### Saved entries:

··········

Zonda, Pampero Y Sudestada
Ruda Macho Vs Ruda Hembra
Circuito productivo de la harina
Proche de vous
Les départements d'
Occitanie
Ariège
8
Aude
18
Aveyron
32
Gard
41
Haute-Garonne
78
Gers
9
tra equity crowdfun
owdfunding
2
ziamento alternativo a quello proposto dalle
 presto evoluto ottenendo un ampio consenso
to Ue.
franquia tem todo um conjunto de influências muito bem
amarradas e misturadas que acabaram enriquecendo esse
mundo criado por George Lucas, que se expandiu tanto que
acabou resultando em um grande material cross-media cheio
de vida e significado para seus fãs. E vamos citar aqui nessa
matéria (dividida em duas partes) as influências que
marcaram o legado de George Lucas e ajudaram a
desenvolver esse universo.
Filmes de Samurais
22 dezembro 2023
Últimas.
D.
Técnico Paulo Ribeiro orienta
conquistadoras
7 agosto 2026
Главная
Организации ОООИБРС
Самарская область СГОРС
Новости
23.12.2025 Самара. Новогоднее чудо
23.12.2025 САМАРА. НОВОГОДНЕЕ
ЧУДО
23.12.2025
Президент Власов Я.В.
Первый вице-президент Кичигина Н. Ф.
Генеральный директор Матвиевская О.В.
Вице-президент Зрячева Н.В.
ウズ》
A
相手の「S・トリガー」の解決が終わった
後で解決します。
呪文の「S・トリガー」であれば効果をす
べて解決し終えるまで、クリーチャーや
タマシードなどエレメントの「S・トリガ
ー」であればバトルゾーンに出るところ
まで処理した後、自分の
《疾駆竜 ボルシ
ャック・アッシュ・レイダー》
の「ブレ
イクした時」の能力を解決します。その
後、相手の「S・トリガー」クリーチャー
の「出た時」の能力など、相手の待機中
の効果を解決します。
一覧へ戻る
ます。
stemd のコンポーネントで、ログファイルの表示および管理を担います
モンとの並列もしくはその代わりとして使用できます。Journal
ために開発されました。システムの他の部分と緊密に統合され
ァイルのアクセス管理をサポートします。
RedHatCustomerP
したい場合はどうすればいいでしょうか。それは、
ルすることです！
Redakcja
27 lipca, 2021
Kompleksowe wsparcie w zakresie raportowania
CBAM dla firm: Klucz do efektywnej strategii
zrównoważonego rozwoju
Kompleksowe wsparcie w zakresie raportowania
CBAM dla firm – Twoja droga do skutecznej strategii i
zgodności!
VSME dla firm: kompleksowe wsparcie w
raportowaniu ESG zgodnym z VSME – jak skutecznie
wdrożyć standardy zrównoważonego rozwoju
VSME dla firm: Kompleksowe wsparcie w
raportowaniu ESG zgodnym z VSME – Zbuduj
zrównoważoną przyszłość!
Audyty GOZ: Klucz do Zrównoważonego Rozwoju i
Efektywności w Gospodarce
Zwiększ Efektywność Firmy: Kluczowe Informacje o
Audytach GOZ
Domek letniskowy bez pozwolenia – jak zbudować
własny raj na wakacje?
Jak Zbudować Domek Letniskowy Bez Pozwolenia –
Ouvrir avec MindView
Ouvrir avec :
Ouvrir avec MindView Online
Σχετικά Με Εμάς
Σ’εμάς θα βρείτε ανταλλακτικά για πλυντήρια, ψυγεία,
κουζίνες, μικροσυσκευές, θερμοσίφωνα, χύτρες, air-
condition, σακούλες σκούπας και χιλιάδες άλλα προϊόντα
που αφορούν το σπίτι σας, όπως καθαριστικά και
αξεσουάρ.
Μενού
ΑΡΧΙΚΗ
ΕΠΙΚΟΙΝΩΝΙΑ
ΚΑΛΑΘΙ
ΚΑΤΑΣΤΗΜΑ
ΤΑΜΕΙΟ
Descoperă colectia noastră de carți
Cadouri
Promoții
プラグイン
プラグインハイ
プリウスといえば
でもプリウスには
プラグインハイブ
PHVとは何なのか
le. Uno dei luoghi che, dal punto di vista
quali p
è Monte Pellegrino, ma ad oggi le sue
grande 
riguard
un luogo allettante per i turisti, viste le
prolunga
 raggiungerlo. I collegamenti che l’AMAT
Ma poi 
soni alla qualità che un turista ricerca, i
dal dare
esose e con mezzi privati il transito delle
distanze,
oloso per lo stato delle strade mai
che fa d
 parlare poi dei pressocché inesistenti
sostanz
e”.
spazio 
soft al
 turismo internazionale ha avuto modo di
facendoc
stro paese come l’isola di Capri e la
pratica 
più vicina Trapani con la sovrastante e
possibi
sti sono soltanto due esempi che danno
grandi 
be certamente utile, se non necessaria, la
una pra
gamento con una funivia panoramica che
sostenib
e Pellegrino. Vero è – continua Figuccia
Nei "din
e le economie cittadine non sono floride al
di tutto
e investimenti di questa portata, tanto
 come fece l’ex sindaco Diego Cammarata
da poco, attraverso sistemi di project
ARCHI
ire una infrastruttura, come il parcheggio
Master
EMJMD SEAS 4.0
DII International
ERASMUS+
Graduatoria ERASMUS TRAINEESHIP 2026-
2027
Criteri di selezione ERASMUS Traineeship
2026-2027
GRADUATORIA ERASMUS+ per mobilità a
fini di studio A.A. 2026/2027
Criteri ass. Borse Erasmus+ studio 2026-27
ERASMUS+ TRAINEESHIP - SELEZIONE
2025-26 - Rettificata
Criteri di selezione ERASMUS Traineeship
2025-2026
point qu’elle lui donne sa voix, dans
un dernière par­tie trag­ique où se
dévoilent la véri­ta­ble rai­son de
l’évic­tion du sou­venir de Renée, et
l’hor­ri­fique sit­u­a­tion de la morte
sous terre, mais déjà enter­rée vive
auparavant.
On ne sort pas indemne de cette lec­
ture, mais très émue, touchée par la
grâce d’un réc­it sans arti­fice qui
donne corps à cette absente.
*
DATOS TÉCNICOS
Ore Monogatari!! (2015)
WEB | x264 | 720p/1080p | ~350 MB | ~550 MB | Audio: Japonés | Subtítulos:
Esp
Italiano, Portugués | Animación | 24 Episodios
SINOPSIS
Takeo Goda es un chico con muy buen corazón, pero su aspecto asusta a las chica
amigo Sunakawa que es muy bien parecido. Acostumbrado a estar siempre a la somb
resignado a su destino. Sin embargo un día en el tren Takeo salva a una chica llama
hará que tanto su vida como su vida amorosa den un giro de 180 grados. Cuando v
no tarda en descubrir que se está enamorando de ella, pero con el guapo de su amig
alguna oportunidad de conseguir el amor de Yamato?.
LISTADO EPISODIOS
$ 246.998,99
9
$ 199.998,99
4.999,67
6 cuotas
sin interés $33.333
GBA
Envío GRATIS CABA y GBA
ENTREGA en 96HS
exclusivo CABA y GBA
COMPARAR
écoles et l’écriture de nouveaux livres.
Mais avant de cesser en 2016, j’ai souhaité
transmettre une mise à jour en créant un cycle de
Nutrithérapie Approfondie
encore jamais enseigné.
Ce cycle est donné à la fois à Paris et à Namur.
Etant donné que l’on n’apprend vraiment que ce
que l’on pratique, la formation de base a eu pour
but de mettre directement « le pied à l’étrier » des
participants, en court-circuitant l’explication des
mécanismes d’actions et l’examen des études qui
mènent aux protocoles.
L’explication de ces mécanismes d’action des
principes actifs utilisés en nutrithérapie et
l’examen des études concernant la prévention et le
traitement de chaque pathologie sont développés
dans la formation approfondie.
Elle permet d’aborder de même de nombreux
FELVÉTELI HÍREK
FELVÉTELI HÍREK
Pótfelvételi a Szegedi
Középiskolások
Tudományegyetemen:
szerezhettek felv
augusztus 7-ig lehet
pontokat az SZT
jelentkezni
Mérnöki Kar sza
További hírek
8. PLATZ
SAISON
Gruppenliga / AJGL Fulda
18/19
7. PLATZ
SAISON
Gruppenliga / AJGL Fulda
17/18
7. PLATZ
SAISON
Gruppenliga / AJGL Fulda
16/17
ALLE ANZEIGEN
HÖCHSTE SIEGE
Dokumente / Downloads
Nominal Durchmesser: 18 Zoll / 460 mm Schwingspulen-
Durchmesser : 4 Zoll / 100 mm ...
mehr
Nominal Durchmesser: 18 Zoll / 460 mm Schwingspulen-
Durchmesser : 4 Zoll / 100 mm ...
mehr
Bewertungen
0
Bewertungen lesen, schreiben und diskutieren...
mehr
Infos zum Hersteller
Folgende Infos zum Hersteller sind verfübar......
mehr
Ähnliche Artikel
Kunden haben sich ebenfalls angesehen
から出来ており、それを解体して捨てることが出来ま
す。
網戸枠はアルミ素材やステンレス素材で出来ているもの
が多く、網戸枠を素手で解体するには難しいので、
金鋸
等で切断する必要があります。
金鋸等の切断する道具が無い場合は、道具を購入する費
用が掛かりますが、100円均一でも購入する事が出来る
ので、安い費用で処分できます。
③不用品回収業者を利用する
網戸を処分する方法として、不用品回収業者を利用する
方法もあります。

··········

### Task to carry out:
Look above for the line holding "Envío GRATIS CABA y GBA". Print it and every line after it, exactly, through the line holding "ので、安い費用で処分できます。".

### Task result:
Envío GRATIS CABA y GBA
ENTREGA en 96HS
exclusivo CABA y GBA
COMPARAR
écoles et l’écriture de nouveaux livres.
Mais avant de cesser en 2016, j’ai souhaité
transmettre une mise à jour en créant un cycle de
Nutrithérapie Approfondie
encore jamais enseigné.
Ce cycle est donné à la fois à Paris et à Namur.
Etant donné que l’on n’apprend vraiment que ce
que l’on pratique, la formation de base a eu pour
but de mettre directement « le pied à l’étrier » des
participants, en court-circuitant l’explication des
mécanismes d’actions et l’examen des études qui
mènent aux protocoles.
L’explication de ces mécanismes d’action des
principes actifs utilisés en nutrithérapie et
l’examen des études concernant la prévention et le
traitement de chaque pathologie sont développés
dans la formation approfondie.
Elle permet d’aborder de même de nombreux
FELVÉTELI HÍREK
FELVÉTELI HÍREK
Pótfelvételi a Szegedi
Középiskolások
Tudományegyetemen:
szerezhettek felv
augusztus 7-ig lehet
pontokat az SZT
jelentkezni
Mérnöki Kar sza
További hírek
8. PLATZ
SAISON
Gruppenliga / AJGL Fulda
18/19
7. PLATZ
SAISON
Gruppenliga / AJGL Fulda
17/18
7. PLATZ
SAISON
Gruppenliga / AJGL Fulda
16/17
ALLE ANZEIGEN
HÖCHSTE SIEGE
Dokumente / Downloads
Nominal Durchmesser: 18 Zoll / 460 mm Schwingspulen-
Durchmesser : 4 Zoll / 100 mm ...
mehr
Nominal Durchmesser: 18 Zoll / 460 mm Schwingspulen-
Durchmesser : 4 Zoll / 100 mm ...
mehr
Bewertungen
0
Bewertungen lesen, schreiben und diskutieren...
mehr
Infos zum Hersteller
Folgende Infos zum Hersteller sind verfübar......
mehr
Ähnliche Artikel
Kunden haben sich ebenfalls angesehen
から出来ており、それを解体して捨てることが出来ま
す。
網戸枠はアルミ素材やステンレス素材で出来ているもの
が多く、網戸枠を素手で解体するには難しいので、
金鋸
等で切断する必要があります。
金鋸等の切断する道具が無い場合は、道具を購入する費
用が掛かりますが、100円均一でも購入する事が出来る
ので、安い費用で処分できます。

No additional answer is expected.